**PROBLEM STATEMENT:** The reply should consist of every entry, repeated exactly.

┄┄┄┄┄┄┄┄┄┄┄┄┄┄┄┄┄┄┄┄

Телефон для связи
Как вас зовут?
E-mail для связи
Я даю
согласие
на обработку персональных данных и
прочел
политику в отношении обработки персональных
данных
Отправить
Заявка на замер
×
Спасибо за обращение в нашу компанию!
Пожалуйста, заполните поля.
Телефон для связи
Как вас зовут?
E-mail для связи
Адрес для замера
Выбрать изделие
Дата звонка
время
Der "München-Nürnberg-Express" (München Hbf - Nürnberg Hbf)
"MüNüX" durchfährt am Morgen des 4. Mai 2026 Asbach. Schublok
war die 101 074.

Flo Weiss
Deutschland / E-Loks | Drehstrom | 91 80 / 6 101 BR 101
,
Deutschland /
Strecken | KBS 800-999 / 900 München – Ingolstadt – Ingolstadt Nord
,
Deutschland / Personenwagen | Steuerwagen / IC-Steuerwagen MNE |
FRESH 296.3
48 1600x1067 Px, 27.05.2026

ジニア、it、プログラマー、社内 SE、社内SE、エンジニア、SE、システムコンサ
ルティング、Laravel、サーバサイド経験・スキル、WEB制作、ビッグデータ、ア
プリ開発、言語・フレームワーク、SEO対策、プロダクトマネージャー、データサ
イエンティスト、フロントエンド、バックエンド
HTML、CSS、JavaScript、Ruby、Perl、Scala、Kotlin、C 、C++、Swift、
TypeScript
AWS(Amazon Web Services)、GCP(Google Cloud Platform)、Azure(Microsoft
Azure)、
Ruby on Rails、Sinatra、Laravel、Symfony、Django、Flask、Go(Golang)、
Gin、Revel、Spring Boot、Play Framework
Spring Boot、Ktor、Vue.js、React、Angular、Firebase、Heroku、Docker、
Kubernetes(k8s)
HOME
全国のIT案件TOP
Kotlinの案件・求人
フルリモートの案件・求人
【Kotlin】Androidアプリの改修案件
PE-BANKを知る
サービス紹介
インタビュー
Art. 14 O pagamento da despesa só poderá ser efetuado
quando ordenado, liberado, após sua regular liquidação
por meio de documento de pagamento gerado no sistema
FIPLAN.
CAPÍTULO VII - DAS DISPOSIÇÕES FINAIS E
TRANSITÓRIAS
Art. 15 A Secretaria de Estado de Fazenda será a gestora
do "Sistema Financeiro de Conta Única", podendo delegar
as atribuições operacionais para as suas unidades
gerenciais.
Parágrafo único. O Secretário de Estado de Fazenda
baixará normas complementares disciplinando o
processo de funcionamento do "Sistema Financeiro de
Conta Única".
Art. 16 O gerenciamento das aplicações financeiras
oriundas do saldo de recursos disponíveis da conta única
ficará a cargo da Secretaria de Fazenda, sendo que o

┄┄┄┄┄┄┄┄┄┄┄┄┄┄┄┄┄┄┄┄

**OUTPUT OF THE EXERCISE:**
Телефон для связи
Как вас зовут?
E-mail для связи
Я даю
согласие
на обработку персональных данных и
прочел
политику в отношении обработки персональных
данных
Отправить
Заявка на замер
×
Спасибо за обращение в нашу компанию!
Пожалуйста, заполните поля.
Телефон для связи
Как вас зовут?
E-mail для связи
Адрес для замера
Выбрать изделие
Дата звонка
время
Der "München-Nürnberg-Express" (München Hbf - Nürnberg Hbf)
"MüNüX" durchfährt am Morgen des 4. Mai 2026 Asbach. Schublok
war die 101 074.

Flo Weiss
Deutschland / E-Loks | Drehstrom | 91 80 / 6 101 BR 101
,
Deutschland /
Strecken | KBS 800-999 / 900 München – Ingolstadt – Ingolstadt Nord
,
Deutschland / Personenwagen | Steuerwagen / IC-Steuerwagen MNE |
FRESH 296.3
48 1600x1067 Px, 27.05.2026

ジニア、it、プログラマー、社内 SE、社内SE、エンジニア、SE、システムコンサ
ルティング、Laravel、サーバサイド経験・スキル、WEB制作、ビッグデータ、ア
プリ開発、言語・フレームワーク、SEO対策、プロダクトマネージャー、データサ
イエンティスト、フロントエンド、バックエンド
HTML、CSS、JavaScript、Ruby、Perl、Scala、Kotlin、C 、C++、Swift、
TypeScript
AWS(Amazon Web Services)、GCP(Google Cloud Platform)、Azure(Microsoft
Azure)、
Ruby on Rails、Sinatra、Laravel、Symfony、Django、Flask、Go(Golang)、
Gin、Revel、Spring Boot、Play Framework
Spring Boot、Ktor、Vue.js、React、Angular、Firebase、Heroku、Docker、
Kubernetes(k8s)
HOME
全国のIT案件TOP
Kotlinの案件・求人
フルリモートの案件・求人
【Kotlin】Androidアプリの改修案件
PE-BANKを知る
サービス紹介
インタビュー
Art. 14 O pagamento da despesa só poderá ser efetuado
quando ordenado, liberado, após sua regular liquidação
por meio de documento de pagamento gerado no sistema
FIPLAN.
CAPÍTULO VII - DAS DISPOSIÇÕES FINAIS E
TRANSITÓRIAS
Art. 15 A Secretaria de Estado de Fazenda será a gestora
do "Sistema Financeiro de Conta Única", podendo delegar
as atribuições operacionais para as suas unidades
gerenciais.
Parágrafo único. O Secretário de Estado de Fazenda
baixará normas complementares disciplinando o
processo de funcionamento do "Sistema Financeiro de
Conta Única".
Art. 16 O gerenciamento das aplicações financeiras
oriundas do saldo de recursos disponíveis da conta única
ficará a cargo da Secretaria de Fazenda, sendo que o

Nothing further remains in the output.